Message from the H. C. to sit a while.
Earl of Warwick's Cause, about the Post Office.
Commission for cruizing on the Irish Coasts to be printed.
Conference about Scotch Papers reported.
Next, the Speaker reported the Effect of the Conference last Night with the House of Commons: "That the House of Commons desired their Lordships Concurrence in divers Particulars, which were read, as followeth:
Earl of Pembroke's Commission, as General in the West.
Message to the H. C. about it and the Scotch Papers.
A Message was sent to the House of Commons, to let them know, that this House agrees with them in the Answers to the Scotts Declarations; and concerning the Commission to be given to the Earl of Pembrooke, this House will send an Answer by Messengers of their own; and further to let them know, that this House will sit this Afternoon, at Three a Clock.
Answer to the Lords of the Privy Council in Scotland.

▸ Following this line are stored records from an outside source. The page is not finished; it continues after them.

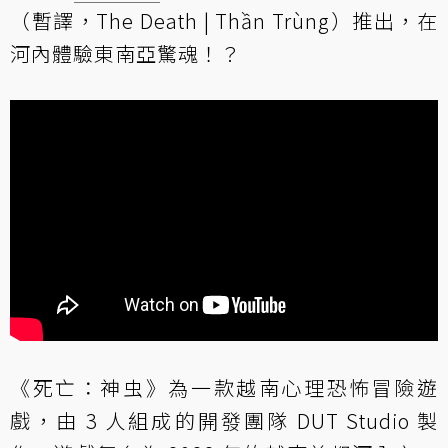
（暫譯，The Death | Thần Trùng）推出，在
河內體驗東南亞驚魂！？
《死亡：神虫》為一款越南心理恐怖冒險遊
戲，由 3 人組成的開發團隊 DUT Studio 製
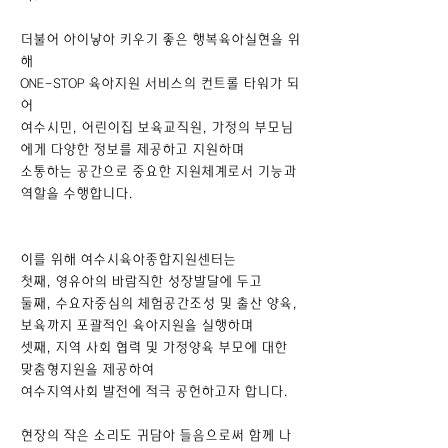
더불어 아이낳아 키우기 좋은 행복육아실현을 위
해
ONE-STOP 육아지원 서비스의 컨트롤 타워가 되
어
여수시민, 어린이집 보육교직원, 가정의 부모님
에게
다양한 정보를 제공하고 지원하며
소통하는 공간으로 중요한 지원체계로서 기능과
역할을 수행합니다.
이를 위해 여수시육아종합지원센터는
첫째, 영유아의 바람직한 성장발달에 두고
둘째, 수요자중심의 체험공간조성 및 출산 양육,
보육까지 포괄적인 육아지원을 실행하며
셋째, 지역 사회 협력 및 가정양육 부모에 대한
맞춤형지원을 제공하여
여수지역사회 발전에 적극 공헌하고자 합니다.
현장의 작은 소리도 귀담아 들음으로써 함께 나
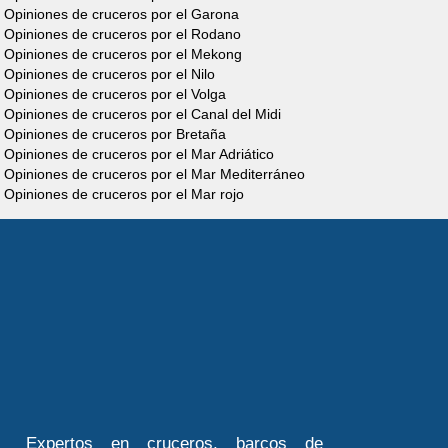
Cruiser
Opiniones de cruceros por el Garona
Opiniones de cruceros por el Rodano
Premium Steel
Opiniones de cruceros por el Mekong
Opiniones de cruceros por el Nilo
4/6 Personas
Opiniones de cruceros por el Volga
Opiniones de cruceros por el Canal del Midi
Descubre el barco
Opiniones de cruceros por Bretaña
Opiniones de cruceros por el Mar Adriático
Opiniones de cruceros por el Mar Mediterráneo
Opiniones de cruceros por el Mar rojo
Cruiser
Premium 8/12
Personas
Descubre el barco
Expertos en cruceros, barcos de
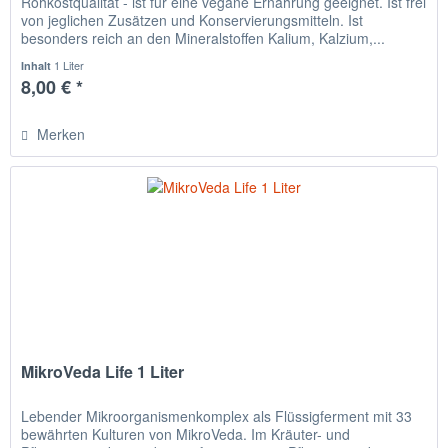
Rohkostqualität - ist für eine vegane Ernährung geeignet. Ist frei
von jeglichen Zusätzen und Konservierungsmitteln. Ist
besonders reich an den Mineralstoffen Kalium, Kalzium,...
1 Liter
Inhalt
8,00 € *
Merken
MikroVeda Life 1 Liter
Lebender Mikroorganismenkomplex als Flüssigferment mit 33
bewährten Kulturen von MikroVeda. Im Kräuter- und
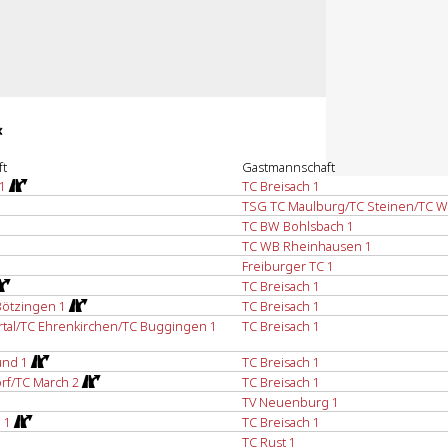
«
t
Gastmannschaft
1
TC Breisach 1
TSG TC Maulburg/TC Steinen/TC W
TC BW Bohlsbach 1
TC WB Rheinhausen 1
Freiburger TC 1
TC Breisach 1
Bötzingen 1
TC Breisach 1
tal/TC Ehrenkirchen/TC Buggingen 1
TC Breisach 1
nd 1
TC Breisach 1
rf/TC March 2
TC Breisach 1
TV Neuenburg 1
 1
TC Breisach 1
TC Rust 1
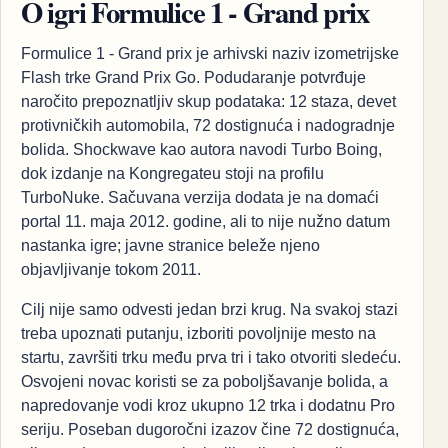
O igri Formulice 1 - Grand prix
Formulice 1 - Grand prix je arhivski naziv izometrijske
Flash trke Grand Prix Go. Podudaranje potvrđuje
naročito prepoznatljiv skup podataka: 12 staza, devet
protivničkih automobila, 72 dostignuća i nadogradnje
bolida. Shockwave kao autora navodi Turbo Boing,
dok izdanje na Kongregateu stoji na profilu
TurboNuke. Sačuvana verzija dodata je na domaći
portal 11. maja 2012. godine, ali to nije nužno datum
nastanka igre; javne stranice beleže njeno
objavljivanje tokom 2011.
Cilj nije samo odvesti jedan brzi krug. Na svakoj stazi
treba upoznati putanju, izboriti povoljnije mesto na
startu, završiti trku među prva tri i tako otvoriti sledeću.
Osvojeni novac koristi se za poboljšavanje bolida, a
napredovanje vodi kroz ukupno 12 trka i dodatnu Pro
seriju. Poseban dugoročni izazov čine 72 dostignuća,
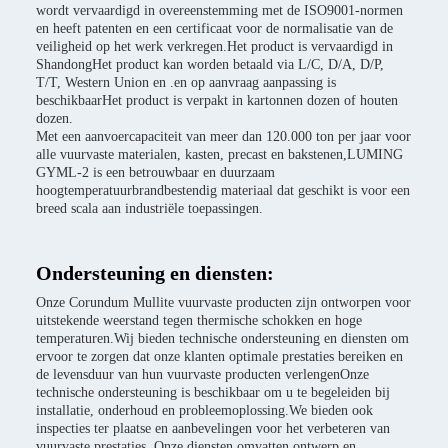
wordt vervaardigd in overeenstemming met de ISO9001-normen
en heeft patenten en een certificaat voor de normalisatie van de
veiligheid op het werk verkregen.Het product is vervaardigd in
ShandongHet product kan worden betaald via L/C, D/A, D/P,
T/T, Western Union en .en op aanvraag aanpassing is
beschikbaarHet product is verpakt in kartonnen dozen of houten
dozen.
Met een aanvoercapaciteit van meer dan 120.000 ton per jaar voor
alle vuurvaste materialen, kasten, precast en bakstenen,LUMING
GYML-2 is een betrouwbaar en duurzaam
hoogtemperatuurbrandbestendig materiaal dat geschikt is voor een
breed scala aan industriële toepassingen.
Ondersteuning en diensten:
Onze Corundum Mullite vuurvaste producten zijn ontworpen voor
uitstekende weerstand tegen thermische schokken en hoge
temperaturen.Wij bieden technische ondersteuning en diensten om
ervoor te zorgen dat onze klanten optimale prestaties bereiken en
de levensduur van hun vuurvaste producten verlengenOnze
technische ondersteuning is beschikbaar om u te begeleiden bij
installatie, onderhoud en probleemoplossing.We bieden ook
inspecties ter plaatse en aanbevelingen voor het verbeteren van
vuurvaste prestaties. Onze diensten omvatten ontwerp en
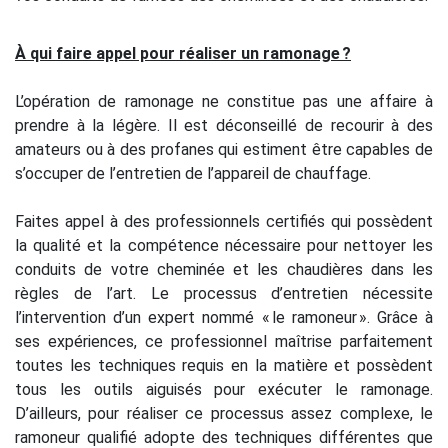
À qui faire appel pour réaliser un ramonage ?
L’opération de ramonage ne constitue pas une affaire à
prendre à la légère. Il est déconseillé de recourir à des
amateurs ou à des profanes qui estiment être capables de
s’occuper de l’entretien de l’appareil de chauffage.
Faites appel à des professionnels certifiés qui possèdent
la qualité et la compétence nécessaire pour nettoyer les
conduits de votre cheminée et les chaudières dans les
règles de l’art. Le processus d’entretien nécessite
l’intervention d’un expert nommé « le ramoneur ». Grâce à
ses expériences, ce professionnel maîtrise parfaitement
toutes les techniques requis en la matière et possèdent
tous les outils aiguisés pour exécuter le ramonage.
D’ailleurs, pour réaliser ce processus assez complexe, le
ramoneur qualifié adopte des techniques différentes que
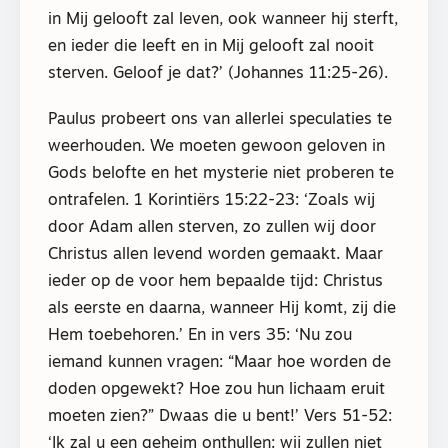
in Mij gelooft zal leven, ook wanneer hij sterft,
en ieder die leeft en in Mij gelooft zal nooit
sterven. Geloof je dat?’ (Johannes 11:25-26).
Paulus probeert ons van allerlei speculaties te
weerhouden. We moeten gewoon geloven in
Gods belofte en het mysterie niet proberen te
ontrafelen. 1 Korintiërs 15:22-23: ‘Zoals wij
door Adam allen sterven, zo zullen wij door
Christus allen levend worden gemaakt. Maar
ieder op de voor hem bepaalde tijd: Christus
als eerste en daarna, wanneer Hij komt, zij die
Hem toebehoren.’ En in vers 35: ‘Nu zou
iemand kunnen vragen: “Maar hoe worden de
doden opgewekt? Hoe zou hun lichaam eruit
moeten zien?” Dwaas die u bent!’ Vers 51-52:
‘Ik zal u een geheim onthullen: wij zullen niet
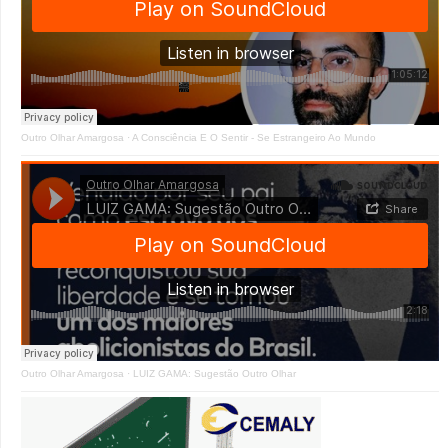
Outro Olhar Amargosa
·
A Consciência E O Sentir - Se Estrangeiro Ao Mundo
Outro Olhar Amargosa
·
LUIZ GAMA: Sugestão Outro Olhar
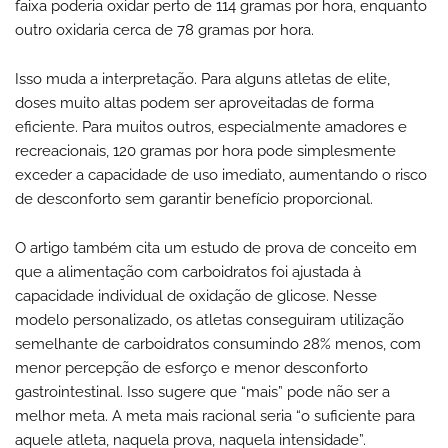
faixa poderia oxidar perto de 114 gramas por hora, enquanto
outro oxidaria cerca de 78 gramas por hora.
Isso muda a interpretação. Para alguns atletas de elite,
doses muito altas podem ser aproveitadas de forma
eficiente. Para muitos outros, especialmente amadores e
recreacionais, 120 gramas por hora pode simplesmente
exceder a capacidade de uso imediato, aumentando o risco
de desconforto sem garantir benefício proporcional.
O artigo também cita um estudo de prova de conceito em
que a alimentação com carboidratos foi ajustada à
capacidade individual de oxidação de glicose. Nesse
modelo personalizado, os atletas conseguiram utilização
semelhante de carboidratos consumindo 28% menos, com
menor percepção de esforço e menor desconforto
gastrointestinal. Isso sugere que “mais” pode não ser a
melhor meta. A meta mais racional seria “o suficiente para
aquele atleta, naquela prova, naquela intensidade”.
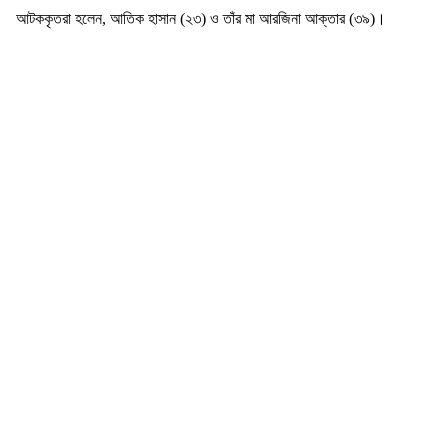
আটককৃতরা হলেন, আতিক হাসান (২৩) ও তাঁর মা আরজিনা আক্তার (৩৯)।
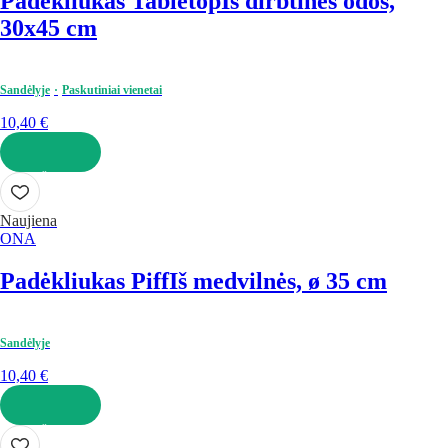
Padėkliukas Tabletop
Iš dirbtinės odos,
30x45 cm
Sandėlyje
Paskutiniai vienetai
10,40 €
Į KREPŠELĮ
Naujiena
ONA
Padėkliukas Piff
Iš medvilnės, ø 35 cm
Sandėlyje
10,40 €
Į KREPŠELĮ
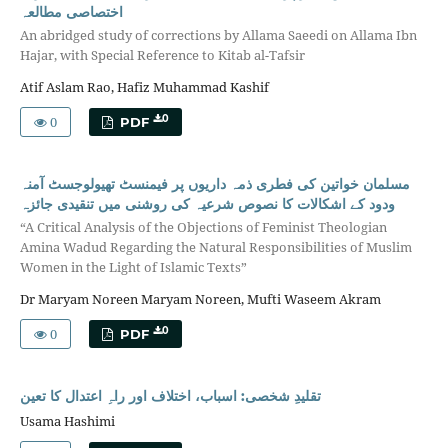
اختصاصی مطالعہ
An abridged study of corrections by Allama Saeedi on Allama Ibn
Hajar, with Special Reference to Kitab al-Tafsir
Atif Aslam Rao, Hafiz Muhammad Kashif
0
0
PDF
مسلمان خواتین کی فطری ذمہ داریوں پر فیمنسٹ تھیولوجسٹ آمنہ
ودود کے اشکالات کا نصوص شرعیہ کی روشنی میں تنقیدی جائزہ
“A Critical Analysis of the Objections of Feminist Theologian
Amina Wadud Regarding the Natural Responsibilities of Muslim
Women in the Light of Islamic Texts”
Dr Maryam Noreen Maryam Noreen, Mufti Waseem Akram
0
0
PDF
تقلیدِ شخصی: اسباب، اختلاف اور راہِ اعتدال کا تعین
Usama Hashimi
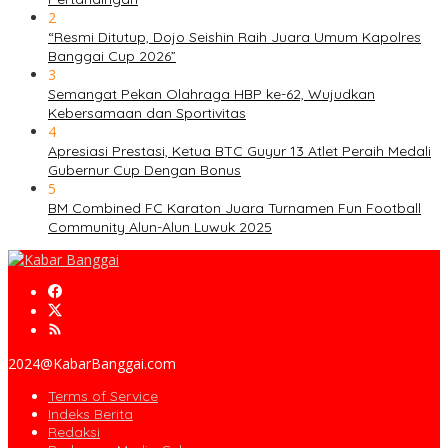
2
“Resmi Ditutup, Dojo Seishin Raih Juara Umum Kapolres
Banggai Cup 2026”
3
Semangat Pekan Olahraga HBP ke-62, Wujudkan
Kebersamaan dan Sportivitas
4
Apresiasi Prestasi, Ketua BTC Guyur 13 Atlet Peraih Medali
Gubernur Cup Dengan Bonus
5
BM Combined FC Karaton Juara Turnamen Fun Football
Community Alun-Alun Luwuk 2025
2024@KabarBanggai.com
Terms of Service
Indeks Berita
Redaksi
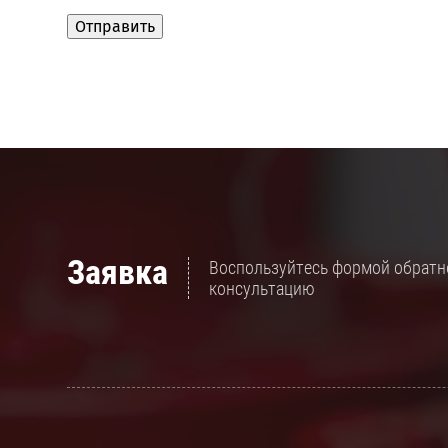
Заявка
Воспользуйтесь формой обратно
консультацию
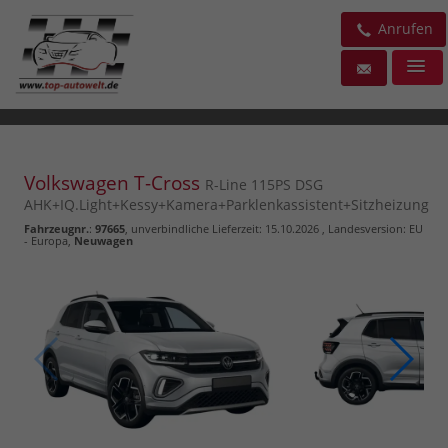
Anrufen
Volkswagen T-Cross
R-Line 115PS DSG
AHK+IQ.Light+Kessy+Kamera+Parklenkassistent+Sitzheizung
Fahrzeugnr.
:
97665
, unverbindliche Lieferzeit:
15.10.2026
, Landesversion: EU
- Europa,
Neuwagen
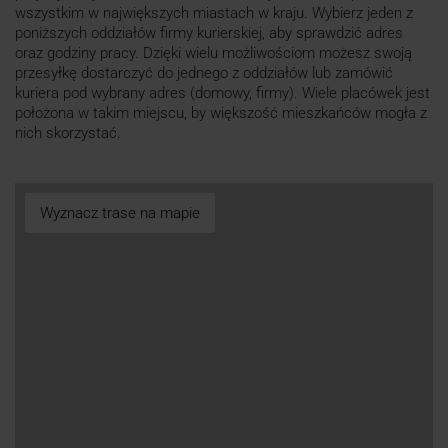
wszystkim w największych miastach w kraju. Wybierz jeden z
poniższych oddziałów firmy kurierskiej, aby sprawdzić adres
oraz godziny pracy. Dzięki wielu możliwościom możesz swoją
przesyłkę dostarczyć do jednego z oddziałów lub zamówić
kuriera pod wybrany adres (domowy, firmy). Wiele placówek jest
położona w takim miejscu, by większość mieszkańców mogła z
nich skorzystać.
Wyznacz trase na mapie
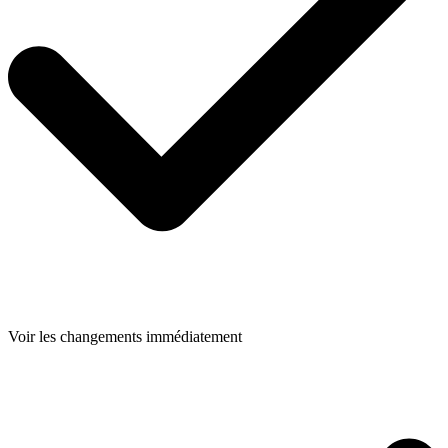
Voir les changements immédiatement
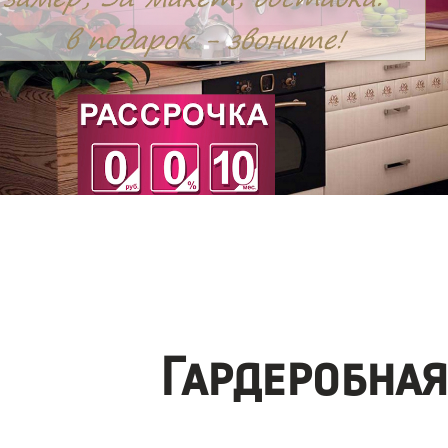
Гардеробна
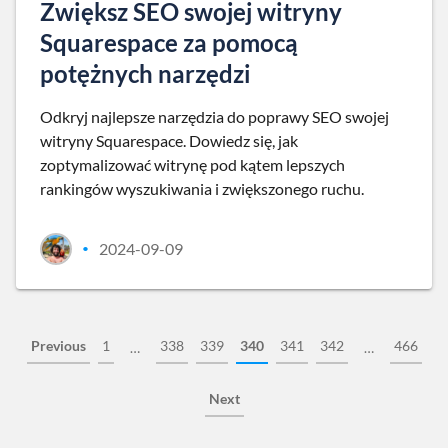
Zwiększ SEO swojej witryny
Squarespace za pomocą
potężnych narzędzi
Odkryj najlepsze narzędzia do poprawy SEO swojej
witryny Squarespace. Dowiedz się, jak
zoptymalizować witrynę pod kątem lepszych
rankingów wyszukiwania i zwiększonego ruchu.
2024-09-09
•
Previous
1
338
339
340
341
342
466
…
…
Next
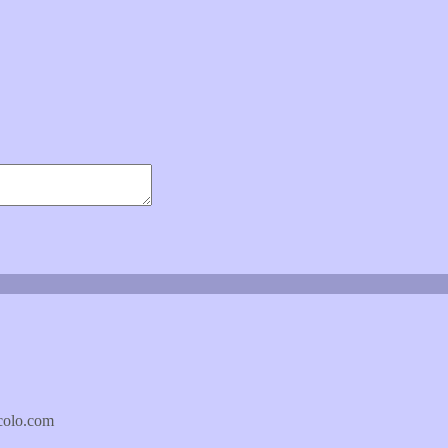
icolo.com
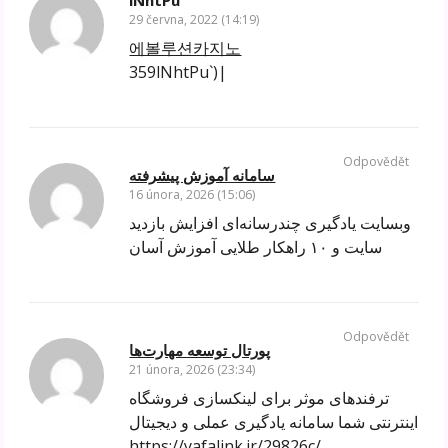
lNhtPu
29 června, 2022 (14:19)
에볼루션카지노
359lNhtPu`)|
Odpovědět
سامانه آموزش پیشرفته
16 února, 2026 (15:06)
وبسایت یادگیری چندرسانه‌ای افزایش بازدید
سایت و ۱۰ راهکار طلایی آموزش آسان
Odpovědět
پورتال توسعه مهارت‌ها
21 února, 2026 (23:34)
ترفندهای موثر برای لینکسازی فروشگاه
اینترنتی شما سامانه یادگیری عملی و دیجیتال
https://yafalink.ir/29826c/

"We, the Lords and Commons of the Parliament of England, do acknowledge the Brotherly Affection and prudent Care of the Good of both the Kingdoms of England and Scotland, expressed by the Lords of His Majesty's Privy Council of Scotland, in the Reply made by their Lordships upon the 29th Day of September 1642, to our Answer concerning Unity in Religion, and Uniformity of Church Government; and shall be always ready, with our Authority and Endeavours, to promote that important Work, so pious in the Nature of it, and necessary in the Consequences of it for the Security and Prosperity of both Kingdoms, and of all the Foreign Reformed Churches: For the better effecting whereof, we do thankfully embrace the Correspondence of that Honourable Table, and of the Commissioners of the General Assembly, and shall likewise most willingly concur with the good Endeavors and Intentions of those Commissioners, for conserving the Peace betwixt the Kingdoms, according to the Act of Pacification ratified in both Parliaments; hoping and praying, that the God of Heaven will crown our mutual Desires with such an Issue, that the true Religion, the Honour, Safety, and Peace, of His Majesty and all His Kingdoms may be established and preserved, against the malicious Designs and Practices of those who seek openly to oppose or secretly to undermine the same."
Answer to the Commissioners of the National Assembly of Scotland.
"We, the Lords and Commons of England assembled, have with much Contentment and Approbation received the Declaration of the Commissioners of the National Assembly of the Church of Scotland, met at Edenburgh, the 21st of September, 1642, wherein they have rightly apprehended the Grounds of our Resolution, for the Reformation of Church Government, and the freeing of this Church and Kingdom from the Usurpation of the Prelates and their Faction, whereby so many heavy Burthens, Miseries, and Dangers, have long oppressed and distempered this Church and State, and for settling a more firm and perfect Union betwixt both Churches, in Matters concerning Religion and Church Government; for which Purpose, we have passed an Act in both Houses of Parliament, for an Assembly of Godly and Learned Divines of this Kingdom, to be convened upon the 5th of November next, which Act is ready to be dispatched to His Majesty, for His Royal Assent; and we do thankfully accept the good Intention of our Brethren of Scotland, to nominate some Reverend and pious Divines of that Church, to assist in that Assembly, to whom we are ready to grant a Safe Conduct, to secure them in their Passage hither; and shall earnestly join with them in our hearty Prayers and Endeavours, that this great Work so much desired by both Kingdoms may without further Delay take Effect, for the Honour of God, the Good and Comfort of all true-hearted Christians in these and all other Reformed Churches."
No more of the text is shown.